Também está em causa a distinção entre duas categorias de cientistas - os criadores e os outros, os que inventariam e estudam o existente. Os naturalistas que vamos conhecer são em geral avessos à teoria, privilegiam o conhecimento prático. Têm grande experiência de transporte de espécies e aclimatação, resultado da necessidade de se povoarem colónias e proceder à selecção de espécies úteis. As espécies exploradas comercialmente - plantas e animais - são quase todas híbridas.

Então há os criadores que sabem, pois eles mesmos as criaram, quais as populações que sofreram intervenção humana, e os que não sabem. Vir a saber que dada população foi introduzida, depois de se terem publicado trabalhos a considerá-la autóctone, é dramático, esses trabalhos não têm valor científico.

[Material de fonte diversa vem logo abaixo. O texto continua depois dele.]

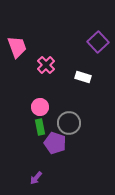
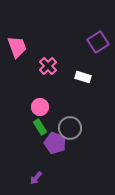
purple square: rotated 10 degrees clockwise
pink cross: moved 2 px right, 1 px down
gray circle: moved 1 px right, 5 px down
green rectangle: rotated 21 degrees counterclockwise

Não conseguimos admitir que as introduções se gerem todas no desejo de enganar. Se a ciência normal pretende descrever o natural por exclusão do artificial, sem na raiz distinguir um do outro, partindo apenas do princípio de que tudo o que está na natureza é natural, então a ciência engana-se a si mesma.

Descobrimos a existência destes problemas por acidente, compulsando a bibliografia zoológica para outros fins. Depois, confrontando textos de vários autores sobre a mesma espécie, verificámos que havia contradições, ironias, declarações não científicas, tudo isto tornando claro que a população tratada se transmutava de década para década ou de autor para autor - o que é incompatível com a teoria da evolução por selecção natural, em que se requerem milhões de anos para o surgimento de nova espécie.

Os autores prestam informações que pressupõem que os animais mutam, e de forma inverosímil - nas dimensões (quase sempre maiores que menores, há nítida predilecção pelos gigantes), cores e outros caracteres orgânicos. Há também muita alusão a anomalias, típicas das experiências de hibridação - albinismo, melanismo, dedos a mais ou a menos, falta de membros ou membros a mais, manchas na pele, nanismo e gigantismo.